Ambitious Managed Divergence

Just when some Americans thought they had a handle on the term Brexit, along come the Brexiteers and give us “ambitious managed divergence.”

Brexit is of course the snappy portmanteau word coined several years ago to refer to the British exit from the European Union.

Extricating itself from the EU has proved to be an agonizing process. An intense national debate over the hoped-for benefits versus the much-feared consequences of Brexit culminated in a referendum on June 23, 2016, when 51.9 percent of the electorate voted to leave the EU.

The Union Jack is due to officially set sail to depart from the Continent on March 29, 2019. If, that is, a deal can be struck for a revised economic relationship with Europe that both sides can live with. The anti-Brexiteers are still hoping that such a deal is an impossibility, that the U.K. and the EU will never reach an agreement, and Brexit will exit the British scene for good.

In recent days, both those for and against Brexit have found reason for hope in the outcome of a meeting of Prime Minister Theresa May’s cabinet, which convened for the purpose of working out a compromise proposal for future economic dealings with the EU that would satisfy a government divided over just how far Brexit should go.

After eight hours of deliberations at the PM’s traditional country retreat at Chequers, the cabinet had formulated an answer that indeed seemed to satisfy everyone. They named the newborn policy “ambitious managed divergence.”

As an analysis in The Guardian explained: “The plan contains ‘divergence’ to give the advocates of Brexit what they want, a bold breaking of the EU chains. At the same time, ‘managed’ is there to placate the faction that stubbornly continues to want those chains. And ‘ambitious’ it is, because it aims to be all things to all people.

It is beyond the scope of this editorial to delve fully into the intricacies of Brexit, but briefly, it’s a plan whereby Britain will be out of the EU but retain much of the privileges of being in. This is known in some quarters as the “three baskets” theory, in which the British economy is divided into three categories: one in which standards stay fully aligned with the EU, one that holds onto an option to diverge in the future, and a third where Britain is completely on its own. Reportedly, Britain would seek to negotiate a free-trade agreement similar to the EU-Canada deal, but augmented by better access to EU goods and services than Canada has.

“Divergence has won the day,” said one cabinet source. But pro-Europeans also claimed that the talks had gone well. Another said: “It all finished rather positively. It seems like everyone thinks they got what they wanted.”

Whether the British public or the EU will be impressed by either the content or the style of “ambitious managed divergence” remains to be seen.

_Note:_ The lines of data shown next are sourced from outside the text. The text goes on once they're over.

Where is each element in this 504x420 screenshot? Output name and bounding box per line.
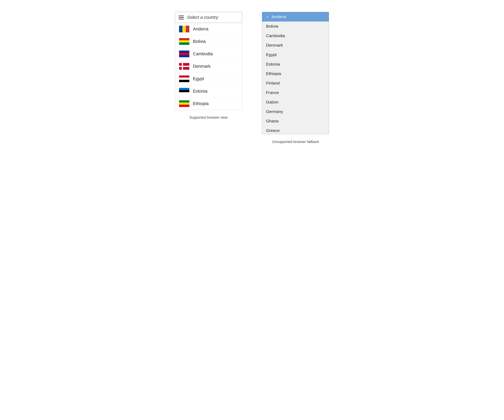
- custom-select-wrapper: Select a country Andorra Bolivia: [175, 12, 242, 110]
- hamburger-icon: [179, 16, 184, 19]
- country-name: Andorra: [271, 14, 286, 19]
- list-item[interactable]: Germany: [262, 107, 329, 116]
- list-item[interactable]: Egypt: [262, 50, 329, 59]
- country-name: Finland: [266, 81, 280, 86]
- right-panel: ✓ Andorra Bolivia Cambodia Denmark Egypt…: [262, 12, 329, 144]
- country-name: Ethiopia: [266, 71, 281, 76]
- custom-select-trigger[interactable]: Select a country: [175, 12, 242, 23]
- list-item[interactable]: Ethiopia: [262, 69, 329, 78]
- list-item[interactable]: Gabon: [262, 97, 329, 107]
- list-item[interactable]: Denmark: [175, 60, 242, 73]
- country-name: Cambodia: [266, 33, 285, 38]
- country-name: Bolivia: [193, 39, 206, 44]
- country-name: Cambodia: [193, 51, 213, 57]
- list-item[interactable]: Denmark: [262, 41, 329, 50]
- flag-egypt: [179, 76, 189, 82]
- country-name: Greece: [266, 128, 280, 133]
- list-item[interactable]: Cambodia: [175, 48, 242, 60]
- flag-cambodia: [179, 51, 189, 57]
- country-name: Denmark: [266, 43, 283, 48]
- country-name: France: [266, 90, 279, 95]
- country-name: Ghana: [266, 119, 278, 123]
- flag-estonia: [179, 88, 189, 95]
- country-name: Germany: [266, 109, 283, 114]
- country-name: Estonia: [193, 89, 207, 94]
- list-item[interactable]: ✓ Andorra: [262, 12, 329, 22]
- left-panel: Select a country Andorra Bolivia: [175, 12, 242, 120]
- list-item[interactable]: Estonia: [175, 85, 242, 98]
- flag-andorra: [179, 26, 189, 32]
- native-select-wrapper: ✓ Andorra Bolivia Cambodia Denmark Egypt…: [262, 12, 329, 134]
- checkmark-icon: ✓: [266, 15, 269, 19]
- list-item[interactable]: France: [262, 88, 329, 97]
- country-name: Gabon: [266, 100, 278, 105]
- flag-denmark: [179, 63, 189, 70]
- country-name: Bolivia: [266, 24, 278, 29]
- list-item[interactable]: Ethiopia: [175, 98, 242, 110]
- left-caption: Supported browser view: [189, 116, 228, 120]
- country-name: Andorra: [193, 26, 208, 32]
- trigger-label: Select a country: [187, 15, 218, 20]
- flag-ethiopia: [179, 100, 189, 107]
- country-name: Estonia: [266, 62, 280, 67]
- list-item[interactable]: Andorra: [175, 23, 242, 35]
- right-caption: Unsupported browser fallback: [272, 140, 319, 144]
- page-container: Select a country Andorra Bolivia: [175, 12, 329, 144]
- country-name: Egypt: [266, 52, 277, 57]
- list-item[interactable]: Finland: [262, 78, 329, 88]
- list-item[interactable]: Egypt: [175, 73, 242, 85]
- list-item[interactable]: Cambodia: [262, 31, 329, 41]
- flag-bolivia: [179, 38, 189, 45]
- list-item[interactable]: Bolivia: [175, 35, 242, 48]
- custom-dropdown[interactable]: Andorra Bolivia Cambodia: [175, 23, 242, 110]
- country-name: Egypt: [193, 76, 204, 81]
- list-item[interactable]: Estonia: [262, 59, 329, 69]
- list-item[interactable]: Bolivia: [262, 22, 329, 31]
- list-item[interactable]: Greece: [262, 126, 329, 134]
- country-name: Ethiopia: [193, 101, 209, 106]
- list-item[interactable]: Ghana: [262, 116, 329, 126]
- native-select-list[interactable]: ✓ Andorra Bolivia Cambodia Denmark Egypt…: [262, 12, 329, 134]
- country-name: Denmark: [193, 64, 210, 69]
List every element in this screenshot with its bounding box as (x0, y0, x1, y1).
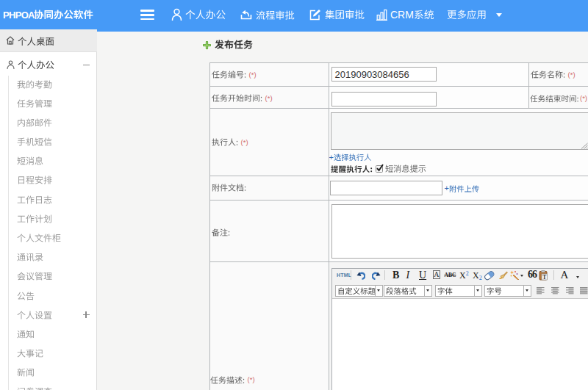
svg-text:T: T (542, 273, 546, 280)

In the meantime, however, it is fair to say that not since the British political satirist George Orwell invented “Newspeak” has the sceptered isle made such a noteworthy contribution to the English language.

More precisely, “ambitious managed divergence” can be assigned to the subcategory of Newspeak known as “doublethink”, which entails simultaneously accepting two mutually contradictory beliefs as correct. “War is peace,” and “Freedom is slavery” are among the most notorious examples from Orwell’s dystopian lexicon.

Newspeak has been defined as a language in which “words mean just what the government says they mean” (Morris Dictionary of Word and Phrase Origins). Mrs. May’s coinage qualifies. If she says “ambitious managed divergence” means Brexit, then that’s what it means.

That’s not to lump Mrs. May with the totalitarian perpetrators of doublethink, like Orwell’s Big Brother. The current British prime minister’s intentions are perfectly honorable: to restore British independence while protecting the economy.

The intention is not to imply that the British have any monopoly on this kind of use — or misuse — of language. Obviously, Americans have stretched the English language in equally dismaying ways over the years. While the British may excel in doublethink, nobody can match the Americans in political correctness.

For example, an official handbook of politically correct phrases that circulated at the 1992 Democratic National Convention suggested such sanitized phraseologies as “nontraditional voting” for ballot-box stuffing, “previously enjoyed soundbite” for cliché, and “equanimity-deprived individual with temporarily unmet career objectives” for sore loser.

Whether Britain ultimately leaves the European Union or not — or both — there is no doubt that Brexit is having an impact on the language. Most neologisms take time to establish themselves sufficiently to merit inclusion in the Oxford English Dictionary, but this one looks headed for immediate enshrinement.

However, if the purpose of language is to communicate clearly and to make ideas and facts (true ones) more accessible, then such phenomena as doublethink and political correctness do harm. They bury clear thinking in ambiguity or contradiction and make rational political discourse all the more difficult.

But that, after all, is what politics is all about.